Dataset entries:
•••••

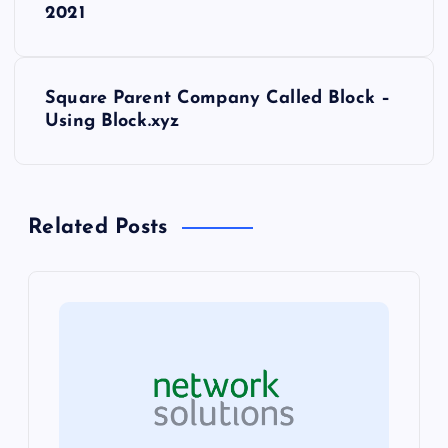
o
2021
s
Square Parent Company Called Block –
t
Using Block.xyz
n
a
Related Posts
v
i
g
a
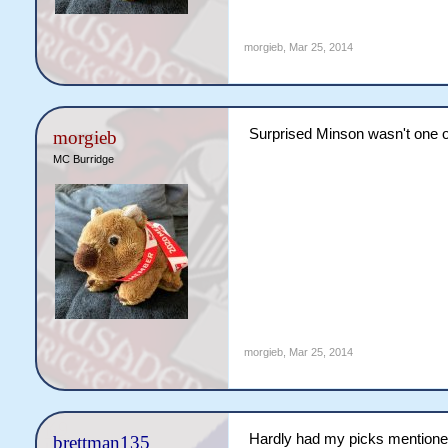
morgieb
,
Mar 25, 2014
Surprised Minson wasn't one o
morgieb
MC Burridge
morgieb
,
Mar 25, 2014
Hardly had my picks mentione
brettman135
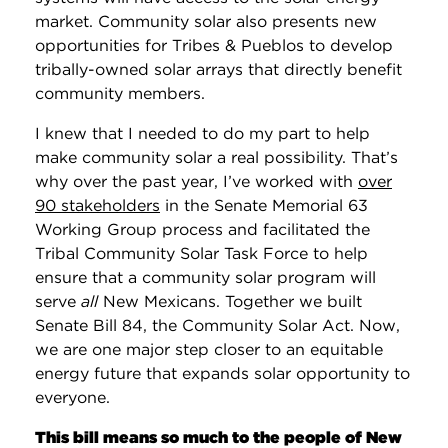
market. Community solar also presents new
opportunities for Tribes & Pueblos to develop
tribally-owned solar arrays that directly benefit
community members.
I knew that I needed to do my part to help
make community solar a real possibility. That’s
why over the past year, I’ve worked with
over
90 stakeholders
in the Senate Memorial 63
Working Group process and facilitated the
Tribal Community Solar Task Force to help
ensure that a community solar program will
serve
all
New Mexicans. Together we built
Senate Bill 84, the Community Solar Act. Now,
we are one major step closer to an equitable
energy future that expands solar opportunity to
everyone.
This bill means so much to the people of New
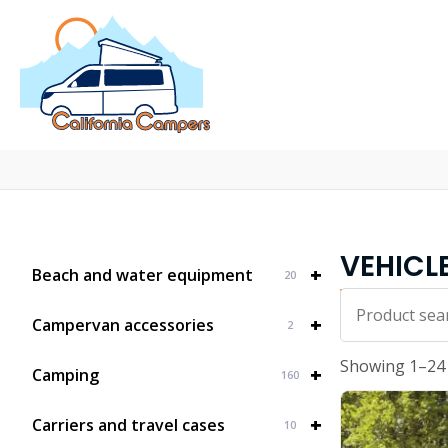
VEHICL
+
Beach and water equipment
20
Iskalnik...
+
Campervan accessories
2
Showing 1–24 
+
Camping
160
+
Carriers and travel cases
10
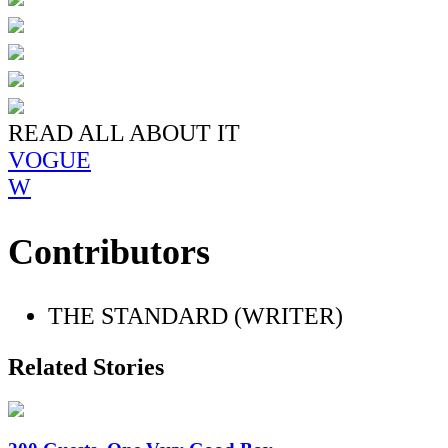
READ ALL ABOUT IT
VOGUE
W
Contributors
THE STANDARD (WRITER)
Related Stories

•••••

• **What is being asked**: Pick out the lines above that hold the string "over" and show them.

• **Result for this exercise**:
why over the past year, I’ve worked with
over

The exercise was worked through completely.